# MadebyKnock Clearout



## slamm (Nov 26, 2016)

Heads up! MBK have 20% off on feldfarb cosmetic 2nds, also looks like some full price felgrinds available..

http://www.madebyknock.com/store/c1/Featured_Products.html

Just helped myself to the last black feldgrind 2nd, looking forwards to seeing how the grind compares to my inconsistent Hario mini mill!


----------



## slamm (Nov 26, 2016)

5 black feldgrind 2nds have just been added, also full price red feldfarbs.


----------



## slamm (Nov 26, 2016)

The Feldgrind has landed! Ordered this cosmetic second with 20% off direct from Knock and arrived in 3 working days so nice and quick.

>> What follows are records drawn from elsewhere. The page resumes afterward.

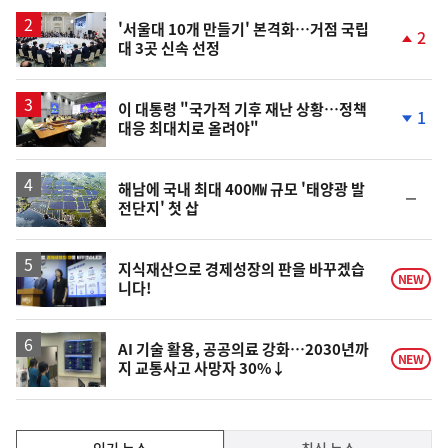
'서울대 10개 만들기' 본격화…거점 국립
2
대 3곳 신속 선정
단
계
상
승
이 대통령 "국가적 기후 재난 상황…정책
1
대응 최대치로 올려야"
단
계
하
락
해남에 국내 최대 400㎿ 규모 '태양광 발
순
전단지' 첫 삽
위
동
일
지식재산으로 경제성장의 판을 바꾸겠습
NEW
니다!
AI 기술 활용, 공공의료 강화…2030년까
NEW
지 교통사고 사망자 30%↓
인
인기 뉴스
최신 뉴스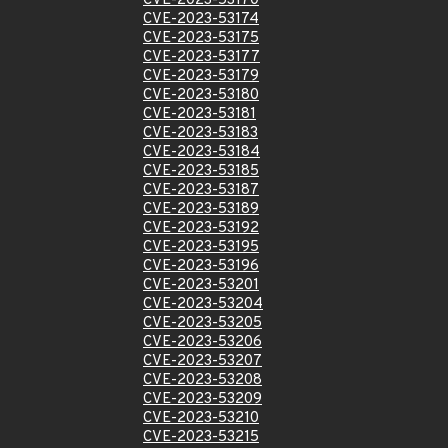
CVE-2023-53170
CVE-2023-53174
CVE-2023-53175
CVE-2023-53177
CVE-2023-53179
CVE-2023-53180
CVE-2023-53181
CVE-2023-53183
CVE-2023-53184
CVE-2023-53185
CVE-2023-53187
CVE-2023-53189
CVE-2023-53192
CVE-2023-53195
CVE-2023-53196
CVE-2023-53201
CVE-2023-53204
CVE-2023-53205
CVE-2023-53206
CVE-2023-53207
CVE-2023-53208
CVE-2023-53209
CVE-2023-53210
CVE-2023-53215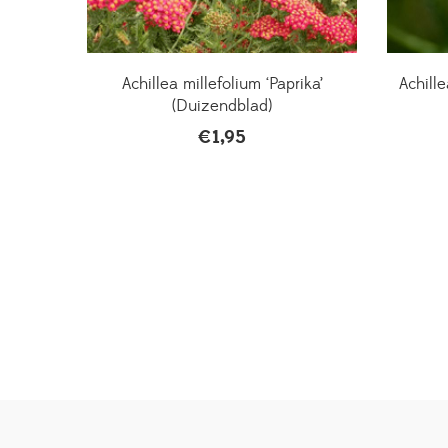
Achillea millefolium ‘Paprika’
Achille
(Duizendblad)
€
1,95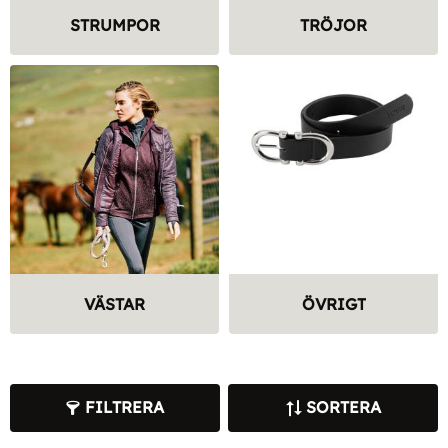
STRUMPOR
TRÖJOR
VÄSTAR
ÖVRIGT
FILTRERA
SORTERA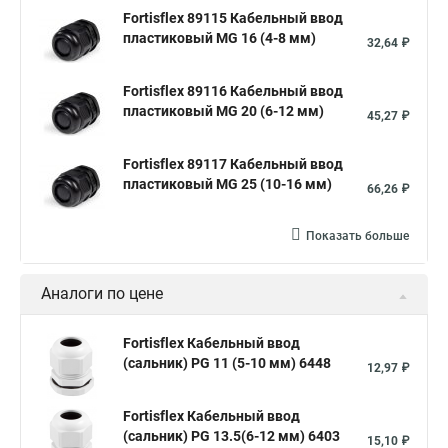
Fortisflex 89115 Кабельный ввод
пластиковый МG 16 (4-8 мм)
32,64 ₽
Fortisflex 89116 Кабельный ввод
пластиковый МG 20 (6-12 мм)
45,27 ₽
Fortisflex 89117 Кабельный ввод
пластиковый МG 25 (10-16 мм)
66,26 ₽
Показать больше
Аналоги по цене
Fortisflex Кабельный ввод
(сальник) PG 11 (5-10 мм) 6448
12,97 ₽
Fortisflex Кабельный ввод
(сальник) PG 13.5(6-12 мм) 6403
15,10 ₽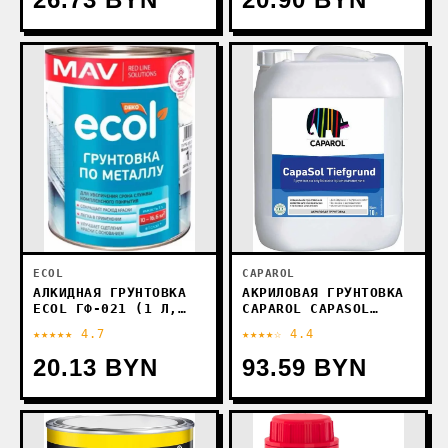
CAPAROL
ECOL
АКРИЛОВАЯ ГРУНТОВКА
АЛКИДНАЯ ГРУНТОВКА
CAPAROL CAPASOL
ECOL ГФ-021 (1 Л,
TIEFGRUND НВ П 1 Д
СВЕТЛО-СЕРЫЙ)
★★★★★ 4.7
★★★★☆ 4.4
(10 КГ)
20.13 BYN
93.59 BYN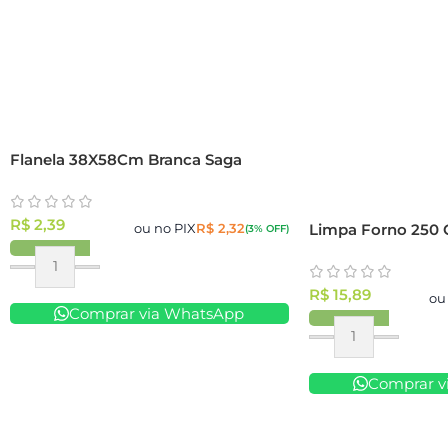
Flanela 38X58Cm Branca Saga
R$
2,39
Limpa Forno 250 
ou no PIX
R$
2,32
(3% OFF)
R$
15,89
ou
Comprar via WhatsApp
Comprar v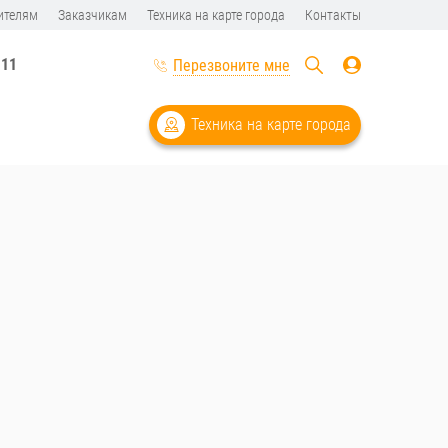
ителям
Заказчикам
Техника на карте города
Контакты
-11
Перезвоните мне
Техника на карте города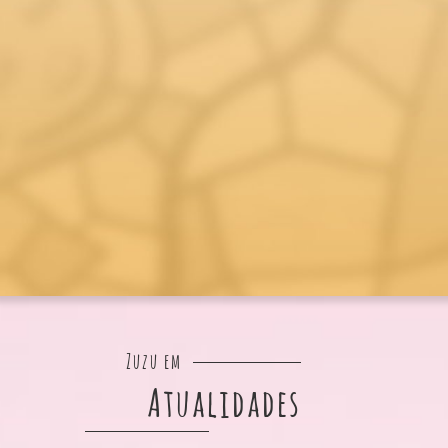
Zuzu em
Atualidades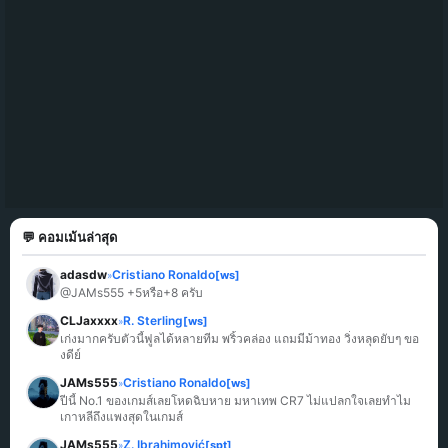
💬 คอมเม้นล่าสุด
adasdw
Cristiano Ronaldo
[ws]
»
@JAMs555 +5หรือ+8 ครับ
CLJaxxxx
R. Sterling
[ws]
»
เก่งมากครับตัวนี้ฟูลได้หลายทีม พริ้วคล่อง แถมมีม้าทอง วิ่งหลุดยับๆ ขอ
งดีย์
JAMs555
Cristiano Ronaldo
[ws]
»
ปีนี้ No.1 ของเกมส์เลยโหดฉิบหาย มหาเทพ CR7 ไม่แปลกใจเลยทำไม
เกาหลีถึงแพงสุดในเกมส์
JAMs555
Z. Ibrahimović
[spt]
»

I'd like to say I can't see a thing wrong with it but of course I can, quite a few, but although I am the fussiest of fusspots I really don't care. It screams design integrity and I already love this thing to bits. Really looking forwards to my first V60 with it tomorrow!


----------



## Split Shot (Sep 24, 2016)

Got my Feldgrind today (took 4 working days). Also a 'cosmetic 2nd' but I'm hard pushed to see what's wrong with it. A nice wee upgrade! It feels so much nicer than the Rhinowares...


----------



## JackBlackmore (Nov 1, 2015)

It's almost double the size of the hario, maybe that's why it was cheap?



 slamm said:


> The Feldgrind has landed! Ordered this cosmetic second with 20% off direct from Knock and arrived in 3 working days so nice and quick.
> 
> I'd like to say I can't see a thing wrong with it but of course I can, quite a few, but although I am the fussiest of fusspots I really don't care. It screams design integrity and I already love this thing to bits. Really looking forwards to my first V60 with it tomorrow!


----------



## Split Shot (Sep 24, 2016)




----------